“Everyone is just going for the lowest brokerage, given the fact that new SEBI regulations, your funds, etc. are relatively safe. So it is not that the brokerages can turn rogue and run away with your money. So to that extent, there is very little to distinguish from one broker to the other. So I do not like brokerage stocks because I do not think they have any real moat going for them. I am not looking to invest in these sectors at all,” says Sandip Sabharwal, asksandipsabharwal.com.
We are in the middle of a bull run, we are in the middle of what could be called as a strong financial inclusion, we are in the middle of what could be called as a multi-year theme, but AMC stocks, brokerage stocks, all of them are at multi-month lows?
Both of them are suffering from a sort of profitability squeeze. Margins are coming down despite the business growing and the squeeze in margins is such that the growth cannot compensate for it. So I think that is the challenge which brokerages as well as AMCs are facing. Most of the AMC products have been typically underperformers and that is also leading to investors moving out and looking at other avenues. So they are incrementally losing market share although the SIP inflows continue to be strong. From the brokerage’s perspective, there is very little to distinguish one from the other. Everyone is just going for the lowest brokerage, given the fact that new SEBI regulations, your funds, etc. are relatively safe. So it is not that the brokerages can turn rogue and run away with your money. So to that extent, there is very little to distinguish from one broker to the other. So I do not like brokerage stocks because I do not think they have any real moat going for them. I am not looking to invest in these sectors at all.
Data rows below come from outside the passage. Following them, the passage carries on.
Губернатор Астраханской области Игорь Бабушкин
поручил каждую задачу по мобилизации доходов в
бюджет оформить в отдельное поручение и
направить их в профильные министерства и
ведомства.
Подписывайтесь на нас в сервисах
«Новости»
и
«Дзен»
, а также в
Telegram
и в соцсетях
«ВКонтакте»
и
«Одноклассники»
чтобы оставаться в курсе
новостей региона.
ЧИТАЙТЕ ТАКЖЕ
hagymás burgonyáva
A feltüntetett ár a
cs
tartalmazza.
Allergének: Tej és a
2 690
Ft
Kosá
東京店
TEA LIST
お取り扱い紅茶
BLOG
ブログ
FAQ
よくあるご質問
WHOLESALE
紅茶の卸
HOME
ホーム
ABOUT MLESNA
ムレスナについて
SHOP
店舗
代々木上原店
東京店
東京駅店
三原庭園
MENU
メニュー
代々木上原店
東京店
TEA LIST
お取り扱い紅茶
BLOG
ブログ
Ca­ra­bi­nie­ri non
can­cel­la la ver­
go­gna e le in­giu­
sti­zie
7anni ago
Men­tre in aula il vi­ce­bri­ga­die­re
You have liked Bharat Forge in the past, time to revisit that one?
I think so. I think it is reasonably priced. It had a run up above 900. Then there were some disappointing result prints as well as the news flow from the US related to Class 8 truck orders, which has incrementally a lesser play these days for Bharat Forge but that is what somehow the analysts in the market seem to be tracking.
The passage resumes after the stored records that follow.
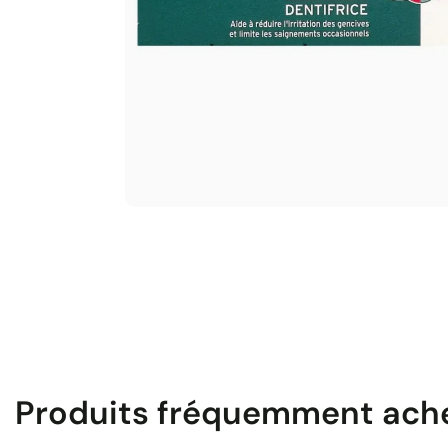
Produits fréquemment ach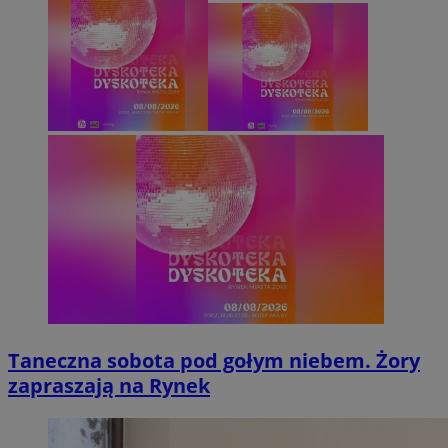
Taneczna sobota pod gołym niebem. Żory
zapraszają na Rynek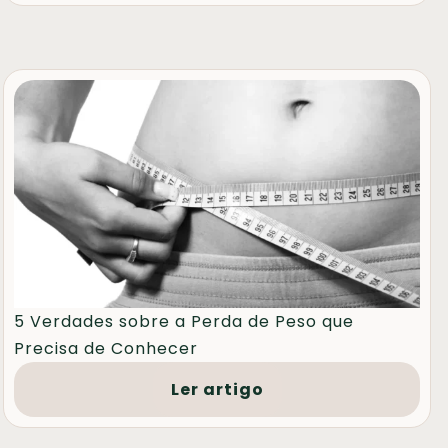
5 Verdades sobre a Perda de Peso que
Precisa de Conhecer
Ler artigo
So I think it is reasonably priced. It needs some trigger for it to perform as in from some good quarterly result, etc. But strategically, what the company is doing in terms of diversification into various other spaces like defence or aerospace or other industries, I think that will bear fruit going forward. I would think that it should be a decent play at the current prices.
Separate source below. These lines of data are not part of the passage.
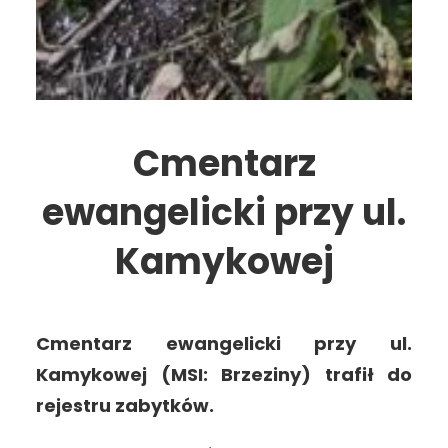
Cmentarz
ewangelicki przy ul.
Kamykowej
Cmentarz ewangelicki przy ul.
Kamykowej (MSI: Brzeziny) trafił do
rejestru zabytków.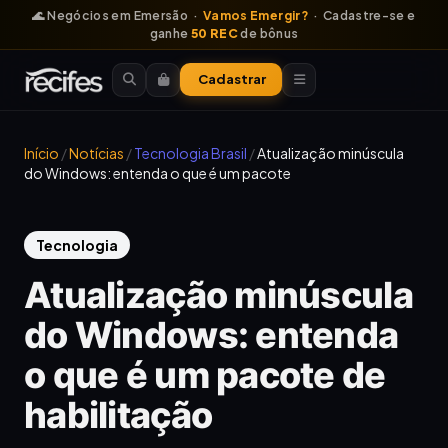
🌊 Negócios em Emersão ·
Vamos Emergir?
· Cadastre-se e
ganhe
50 REC
de bônus
Cadastrar
Início
/
Notícias
/
Tecnologia Brasil
/
Atualização minúscula
do Windows: entenda o que é um pacote
Tecnologia
Atualização minúscula
do Windows: entenda
o que é um pacote de
habilitação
Do you think the worst for some of these Paytm, PB Fintech, etc. is behind us?
Worst in terms of performance, yes, one could say that the kind of losses they were making, I think the losses will come down but does that create an opportunity for investors to make a sustainable play? It is still doubtful because of their business models. For example, Paytm, if you see the entire improvement in profitability or whatever they are talking of is coming from their loan origination where they earn commissions on originating loans. That is not a high PE business because it is just like a commission agent working like a commission agent. So I do not see these companies getting built in a manner where one can say that they will have some sort of moat for years to come. I would be sceptical buying into these companies.
I wonder if you track both of these counters and what the outlook is on HEG and Graphite?
I think it is going to be a challenging time for them, especially given the fact that if you look at where the steel cycle is going, steel prices in China are back to 2022 lows after rallying more than 20% from there. That will put pressure on global, all the incremental sort of ancillary industries and we could also see production cuts etc. coming up. So I do not think there is any big story in these stocks at this stage.
The real go-to area right now is the entire urban luxury or the niche consumption space, whether it is watches, cars, wine company like Sula. What looks interesting in that space because typically how economies move is that the niche consumption which is dominated by the affluent class, that in a growing economy always does well? And if India is headed towards what happened to US in terms of an economy, these categories and some of the specific categories are only going to explode.
Yes, I think niche consumption will do well. Unfortunately, most of it tends to be in global brands and to that extent what we are seeing is premium global brands on the consumption space are doing much better now in India than some of the medium to lower priced products.
But I think giving specific example that the stage is tough, so I think from the companies which recently listed maybe something like a Vedant Fashion could be a gainer in this but there also the valuation at this stage seems to be a bit excessive.
Sula Vineyard etc. although the wine consumption is growing but if you look at the pace of their growth etc I think it is not so exciting that we give very high PEs to that.
What you are advising when it comes to the entire cement basket?
Cement is an intriguing space at this stage because on one hand we are seeing that the cement companies are unable to pass on price hikes. So they try but the prices come back because supply is so strong. On the other hand we have got good demand trends and a complete collapse of sort of input cost pressures and which will aid their profitability. And that is the reason why the stocks have also gone up so much. It is a very tough sector to call frankly. So there are tailwinds which at this stage look better than the fact that they are unable to increase prices. So I would say that people can buy these stocks but I think at somewhat lower valuations.